The poll was conducted by Public Opinion Strategies of Alexandria, Virginia. Robert Blizzard, a partner, said most of his clients are Republican candidates. He said he was most surprised by the “significant agreement” across the South that a lack of consistent educational quality is a problem and something must be done. “The South is speaking with a collective voice that there is inequity in the schools,” he said.
Blizzard said Republicans who were polled were lukewarm on a tax increase, with women, Democrats and African Americans forming the bulk of support, but he said 71 percent supported cuts elsewhere to buttress education. All were registered voters.

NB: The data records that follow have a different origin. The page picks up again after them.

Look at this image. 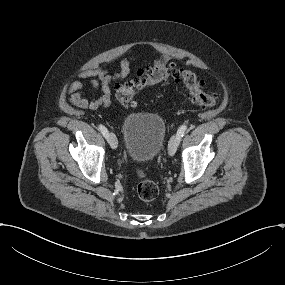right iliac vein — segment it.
Instances as JSON below:
<instances>
[{
  "instance_id": "63e3f726",
  "label": "right iliac vein",
  "mask_w": 285,
  "mask_h": 285,
  "mask_svg": "<svg viewBox=\"0 0 285 285\" xmlns=\"http://www.w3.org/2000/svg\"><path fill=\"white\" fill-rule=\"evenodd\" d=\"M107 140H108V143L110 144V146L113 148V149H116L117 146H118V140L115 136L114 133L110 132L108 133V137H107Z\"/></svg>"
}]
</instances>
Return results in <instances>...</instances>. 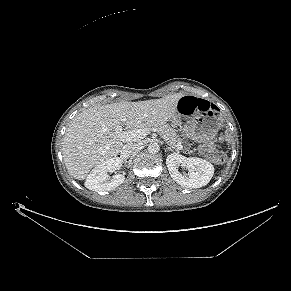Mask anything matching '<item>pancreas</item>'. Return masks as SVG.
<instances>
[{
	"instance_id": "cf45deb5",
	"label": "pancreas",
	"mask_w": 291,
	"mask_h": 291,
	"mask_svg": "<svg viewBox=\"0 0 291 291\" xmlns=\"http://www.w3.org/2000/svg\"><path fill=\"white\" fill-rule=\"evenodd\" d=\"M147 128L155 130L174 149H178V145L183 143L176 130L168 124L157 123L149 125Z\"/></svg>"
}]
</instances>
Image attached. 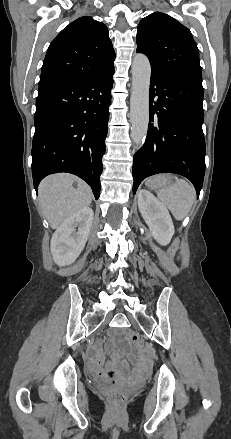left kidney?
I'll return each instance as SVG.
<instances>
[{
  "label": "left kidney",
  "instance_id": "1",
  "mask_svg": "<svg viewBox=\"0 0 231 439\" xmlns=\"http://www.w3.org/2000/svg\"><path fill=\"white\" fill-rule=\"evenodd\" d=\"M138 207L154 239L160 245L170 243L174 225L166 207L147 190L138 192Z\"/></svg>",
  "mask_w": 231,
  "mask_h": 439
}]
</instances>
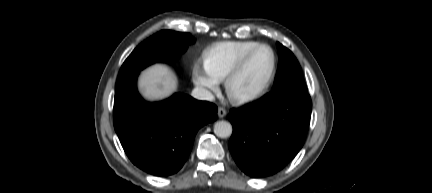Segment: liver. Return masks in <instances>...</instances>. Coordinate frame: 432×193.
<instances>
[{
  "instance_id": "obj_1",
  "label": "liver",
  "mask_w": 432,
  "mask_h": 193,
  "mask_svg": "<svg viewBox=\"0 0 432 193\" xmlns=\"http://www.w3.org/2000/svg\"><path fill=\"white\" fill-rule=\"evenodd\" d=\"M139 85L149 100L168 97L176 89L174 73L163 64H155L141 73Z\"/></svg>"
}]
</instances>
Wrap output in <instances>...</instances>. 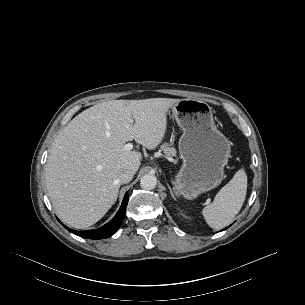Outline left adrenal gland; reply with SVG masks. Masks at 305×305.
<instances>
[{
  "label": "left adrenal gland",
  "mask_w": 305,
  "mask_h": 305,
  "mask_svg": "<svg viewBox=\"0 0 305 305\" xmlns=\"http://www.w3.org/2000/svg\"><path fill=\"white\" fill-rule=\"evenodd\" d=\"M168 188H169V190H170L171 196H172L173 198H175L174 195H173L172 189H171V187H170L169 185H168Z\"/></svg>",
  "instance_id": "1"
}]
</instances>
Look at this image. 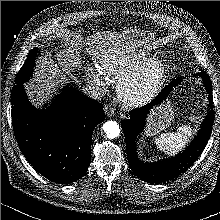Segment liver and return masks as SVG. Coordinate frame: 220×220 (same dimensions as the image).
<instances>
[{
    "mask_svg": "<svg viewBox=\"0 0 220 220\" xmlns=\"http://www.w3.org/2000/svg\"><path fill=\"white\" fill-rule=\"evenodd\" d=\"M132 37L117 32H100L87 38L75 36L74 40H67L65 45L68 48L56 54L57 63L49 56L41 57L36 64L35 78L30 83L24 84L32 103L37 106L49 100L59 85L68 80L66 74L77 66L79 51L82 48L95 58H111L131 52L132 46L135 45V42L131 40Z\"/></svg>",
    "mask_w": 220,
    "mask_h": 220,
    "instance_id": "6515ba94",
    "label": "liver"
}]
</instances>
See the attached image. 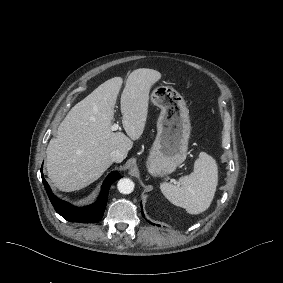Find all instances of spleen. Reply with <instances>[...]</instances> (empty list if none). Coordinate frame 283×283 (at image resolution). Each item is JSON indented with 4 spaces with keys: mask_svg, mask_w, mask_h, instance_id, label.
<instances>
[{
    "mask_svg": "<svg viewBox=\"0 0 283 283\" xmlns=\"http://www.w3.org/2000/svg\"><path fill=\"white\" fill-rule=\"evenodd\" d=\"M218 175L219 166L215 158L200 152L194 172L183 179L186 187L163 183L160 188L172 204L185 208L191 215H198L211 206L218 186Z\"/></svg>",
    "mask_w": 283,
    "mask_h": 283,
    "instance_id": "3e777b00",
    "label": "spleen"
}]
</instances>
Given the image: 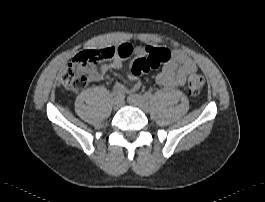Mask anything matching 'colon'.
<instances>
[{
  "instance_id": "5ec220e1",
  "label": "colon",
  "mask_w": 265,
  "mask_h": 202,
  "mask_svg": "<svg viewBox=\"0 0 265 202\" xmlns=\"http://www.w3.org/2000/svg\"><path fill=\"white\" fill-rule=\"evenodd\" d=\"M115 53L112 49H86L76 54L74 60L63 70L59 84L70 90L83 89L87 85V79L83 71V66L89 63L99 62L113 58ZM170 51L166 48L148 49L145 54L134 60L131 73L134 77H140L152 68L158 67L161 63L170 59ZM204 86V78L197 72L189 74L187 82L188 93L198 96Z\"/></svg>"
}]
</instances>
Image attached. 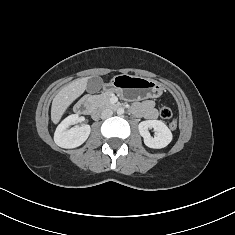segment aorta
I'll return each mask as SVG.
<instances>
[{
	"mask_svg": "<svg viewBox=\"0 0 235 235\" xmlns=\"http://www.w3.org/2000/svg\"><path fill=\"white\" fill-rule=\"evenodd\" d=\"M124 113V109L123 108H118L117 109V114L118 115H122Z\"/></svg>",
	"mask_w": 235,
	"mask_h": 235,
	"instance_id": "obj_1",
	"label": "aorta"
}]
</instances>
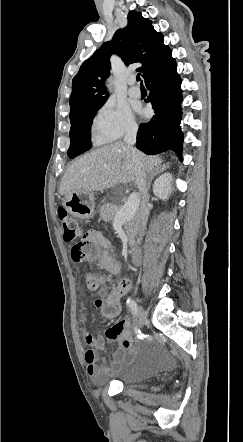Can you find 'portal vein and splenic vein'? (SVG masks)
Instances as JSON below:
<instances>
[{"mask_svg":"<svg viewBox=\"0 0 243 442\" xmlns=\"http://www.w3.org/2000/svg\"><path fill=\"white\" fill-rule=\"evenodd\" d=\"M137 210L136 197L132 195L127 203L115 215L114 221L121 222L132 218Z\"/></svg>","mask_w":243,"mask_h":442,"instance_id":"obj_1","label":"portal vein and splenic vein"}]
</instances>
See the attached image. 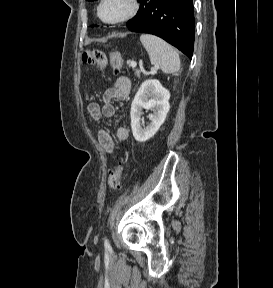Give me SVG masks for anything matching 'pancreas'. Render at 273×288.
Listing matches in <instances>:
<instances>
[{
    "mask_svg": "<svg viewBox=\"0 0 273 288\" xmlns=\"http://www.w3.org/2000/svg\"><path fill=\"white\" fill-rule=\"evenodd\" d=\"M135 73H136V75H139L140 74V70H135Z\"/></svg>",
    "mask_w": 273,
    "mask_h": 288,
    "instance_id": "pancreas-1",
    "label": "pancreas"
}]
</instances>
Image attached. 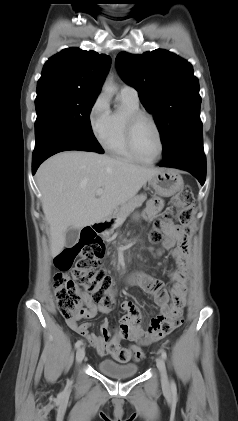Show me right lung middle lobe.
I'll return each mask as SVG.
<instances>
[{
    "mask_svg": "<svg viewBox=\"0 0 238 421\" xmlns=\"http://www.w3.org/2000/svg\"><path fill=\"white\" fill-rule=\"evenodd\" d=\"M98 94L76 90L47 87L37 89L35 107V140L49 127H55L70 134L93 151L103 149L93 135L90 111Z\"/></svg>",
    "mask_w": 238,
    "mask_h": 421,
    "instance_id": "dd1d6c3e",
    "label": "right lung middle lobe"
}]
</instances>
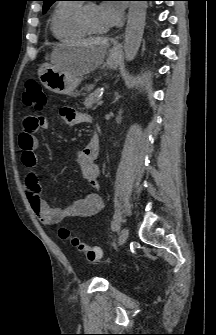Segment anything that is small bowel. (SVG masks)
<instances>
[{
	"label": "small bowel",
	"mask_w": 216,
	"mask_h": 335,
	"mask_svg": "<svg viewBox=\"0 0 216 335\" xmlns=\"http://www.w3.org/2000/svg\"><path fill=\"white\" fill-rule=\"evenodd\" d=\"M62 120L71 125L89 122L90 118L84 114L74 113L71 107H62L60 110ZM46 128V123L40 117H28L23 122V129L18 138L22 152L21 160L26 169L24 187L28 201L38 218L45 225H59L68 218H81L97 214L103 207L102 200L97 193H91L83 199L66 206H50L43 198L38 182L35 167L37 164L36 149L38 145L37 133ZM99 139L92 136L87 145L74 154L83 177L93 187L99 185V166L96 160L99 155Z\"/></svg>",
	"instance_id": "small-bowel-1"
}]
</instances>
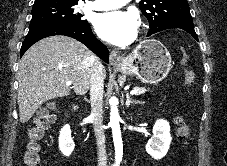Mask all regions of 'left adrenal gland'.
<instances>
[{"mask_svg": "<svg viewBox=\"0 0 227 166\" xmlns=\"http://www.w3.org/2000/svg\"><path fill=\"white\" fill-rule=\"evenodd\" d=\"M140 103H141V101L132 100L130 98V95L128 93H126V103H125L126 107H129L131 104L135 105V104H140Z\"/></svg>", "mask_w": 227, "mask_h": 166, "instance_id": "left-adrenal-gland-1", "label": "left adrenal gland"}]
</instances>
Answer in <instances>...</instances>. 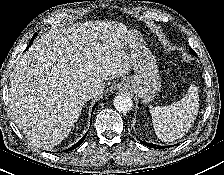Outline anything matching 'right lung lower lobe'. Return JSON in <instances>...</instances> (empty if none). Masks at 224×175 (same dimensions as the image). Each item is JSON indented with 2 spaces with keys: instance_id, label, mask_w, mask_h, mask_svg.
<instances>
[{
  "instance_id": "98d812e1",
  "label": "right lung lower lobe",
  "mask_w": 224,
  "mask_h": 175,
  "mask_svg": "<svg viewBox=\"0 0 224 175\" xmlns=\"http://www.w3.org/2000/svg\"><path fill=\"white\" fill-rule=\"evenodd\" d=\"M33 40H34V37L32 38V40H31V42H30L29 46H31V44H32ZM29 46L27 47V49L29 48ZM95 107H96V105L93 107L92 112L94 111ZM87 133H88V132H87ZM87 133H86V134L82 137V139H81L80 141H78L76 144H74L72 147H70V148H69V149H67L66 151H71V150H74V149H75V148H77L79 145H81V144L83 143V141H84V139H85V137H86Z\"/></svg>"
}]
</instances>
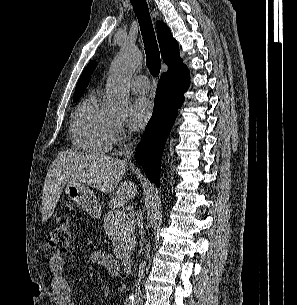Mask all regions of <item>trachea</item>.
<instances>
[{
    "label": "trachea",
    "mask_w": 297,
    "mask_h": 305,
    "mask_svg": "<svg viewBox=\"0 0 297 305\" xmlns=\"http://www.w3.org/2000/svg\"><path fill=\"white\" fill-rule=\"evenodd\" d=\"M134 12L138 18L143 36L146 65L152 76L157 77L160 73V53L152 26L149 9L146 0H130Z\"/></svg>",
    "instance_id": "3493384b"
}]
</instances>
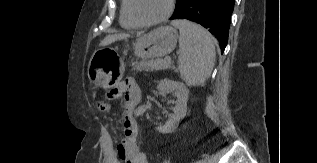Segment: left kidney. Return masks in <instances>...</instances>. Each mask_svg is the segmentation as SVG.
<instances>
[{
	"mask_svg": "<svg viewBox=\"0 0 317 163\" xmlns=\"http://www.w3.org/2000/svg\"><path fill=\"white\" fill-rule=\"evenodd\" d=\"M157 90L161 93L172 91L177 97V100L174 101L173 114L169 115L168 121L164 125L156 128L160 133H170L177 128L180 120L186 115L189 90L183 83L169 79L161 80L157 85Z\"/></svg>",
	"mask_w": 317,
	"mask_h": 163,
	"instance_id": "1",
	"label": "left kidney"
}]
</instances>
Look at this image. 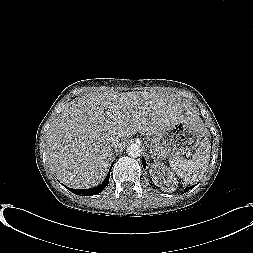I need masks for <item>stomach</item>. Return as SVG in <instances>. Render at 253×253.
<instances>
[{
	"instance_id": "stomach-1",
	"label": "stomach",
	"mask_w": 253,
	"mask_h": 253,
	"mask_svg": "<svg viewBox=\"0 0 253 253\" xmlns=\"http://www.w3.org/2000/svg\"><path fill=\"white\" fill-rule=\"evenodd\" d=\"M204 136L203 131L192 121H177L166 130L150 139L153 158L165 159L183 157L196 149Z\"/></svg>"
}]
</instances>
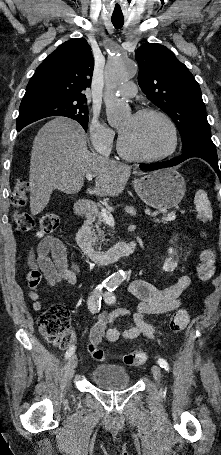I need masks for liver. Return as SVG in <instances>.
<instances>
[{
    "label": "liver",
    "instance_id": "liver-1",
    "mask_svg": "<svg viewBox=\"0 0 221 455\" xmlns=\"http://www.w3.org/2000/svg\"><path fill=\"white\" fill-rule=\"evenodd\" d=\"M86 139L80 124L66 117H56L38 131L29 172L32 215L44 210L55 189L66 194L78 193L86 174L96 176L95 187L87 193L111 197L122 193L131 167L91 153Z\"/></svg>",
    "mask_w": 221,
    "mask_h": 455
}]
</instances>
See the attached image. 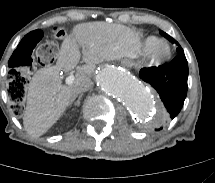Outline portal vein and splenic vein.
Here are the masks:
<instances>
[{
    "instance_id": "18ae733b",
    "label": "portal vein and splenic vein",
    "mask_w": 215,
    "mask_h": 183,
    "mask_svg": "<svg viewBox=\"0 0 215 183\" xmlns=\"http://www.w3.org/2000/svg\"><path fill=\"white\" fill-rule=\"evenodd\" d=\"M75 80V76L73 74H70L67 78H66V84L70 85L74 82Z\"/></svg>"
}]
</instances>
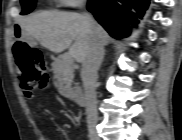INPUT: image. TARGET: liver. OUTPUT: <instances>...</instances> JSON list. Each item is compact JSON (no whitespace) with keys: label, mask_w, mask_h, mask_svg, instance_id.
Returning a JSON list of instances; mask_svg holds the SVG:
<instances>
[{"label":"liver","mask_w":182,"mask_h":140,"mask_svg":"<svg viewBox=\"0 0 182 140\" xmlns=\"http://www.w3.org/2000/svg\"><path fill=\"white\" fill-rule=\"evenodd\" d=\"M24 40L36 39L54 53L69 49L77 62H83L91 47V30L83 15L74 12L42 11L19 21ZM93 33L101 44L107 45L111 37L94 21Z\"/></svg>","instance_id":"1"}]
</instances>
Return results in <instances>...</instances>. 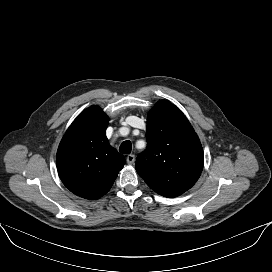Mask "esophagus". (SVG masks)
I'll list each match as a JSON object with an SVG mask.
<instances>
[{
    "mask_svg": "<svg viewBox=\"0 0 272 272\" xmlns=\"http://www.w3.org/2000/svg\"><path fill=\"white\" fill-rule=\"evenodd\" d=\"M126 160H127L128 164L133 165L134 162H135V156L130 154V155L127 156Z\"/></svg>",
    "mask_w": 272,
    "mask_h": 272,
    "instance_id": "34e87169",
    "label": "esophagus"
}]
</instances>
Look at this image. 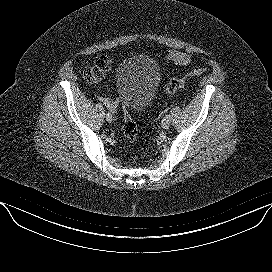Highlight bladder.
<instances>
[{
  "mask_svg": "<svg viewBox=\"0 0 272 272\" xmlns=\"http://www.w3.org/2000/svg\"><path fill=\"white\" fill-rule=\"evenodd\" d=\"M161 73L157 62L144 55L122 62L115 74L118 97L132 111L147 107L160 84Z\"/></svg>",
  "mask_w": 272,
  "mask_h": 272,
  "instance_id": "1",
  "label": "bladder"
}]
</instances>
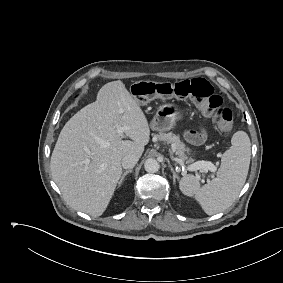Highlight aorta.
<instances>
[{
	"instance_id": "aorta-1",
	"label": "aorta",
	"mask_w": 283,
	"mask_h": 283,
	"mask_svg": "<svg viewBox=\"0 0 283 283\" xmlns=\"http://www.w3.org/2000/svg\"><path fill=\"white\" fill-rule=\"evenodd\" d=\"M144 168L149 173H155L159 170L160 165L157 160L149 158L145 161Z\"/></svg>"
}]
</instances>
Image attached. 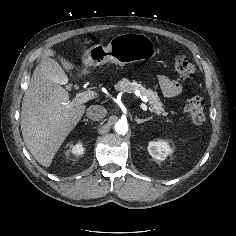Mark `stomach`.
<instances>
[{"label":"stomach","mask_w":236,"mask_h":236,"mask_svg":"<svg viewBox=\"0 0 236 236\" xmlns=\"http://www.w3.org/2000/svg\"><path fill=\"white\" fill-rule=\"evenodd\" d=\"M156 53V46L147 35L125 33L113 37L107 47L98 44L85 51L82 62L84 69L88 71L107 62L124 66L151 59Z\"/></svg>","instance_id":"stomach-1"}]
</instances>
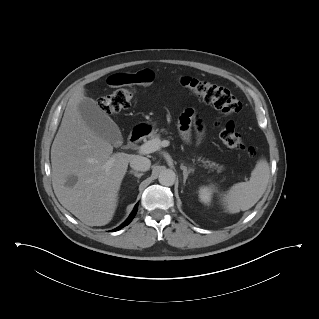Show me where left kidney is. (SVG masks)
Masks as SVG:
<instances>
[{"mask_svg": "<svg viewBox=\"0 0 319 319\" xmlns=\"http://www.w3.org/2000/svg\"><path fill=\"white\" fill-rule=\"evenodd\" d=\"M212 188L207 186H202L199 189L200 201L209 204L211 202Z\"/></svg>", "mask_w": 319, "mask_h": 319, "instance_id": "left-kidney-1", "label": "left kidney"}]
</instances>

“While nearly every respondent believes there needs to be more spending, the jury’s out on a tax increase,” he said. He said the Georgia results generally tracked those of the region but were less reliable since only 200 were in this state.
Georgia won’t be updating its state education funding formula anytime soon. Gov. Nathan Deal campaigned on re-writing the 1985 Quality Basic Education Act and empanelled a commission to study it, but didn’t implement their recommendations. Some criticized Deal for not committing to spending more money annually on education. Instead, he wanted a formula that would not strain the state budget.
That, said Dana Rickman, the lead policy researcher with the Georgia Partnership, is the fundamental problem with the current formula. It works fairly well for dividing money between the state’s 180 school districts, she said, but Georgia isn’t putting enough money into it.
“We equitably underfund everybody,” she said.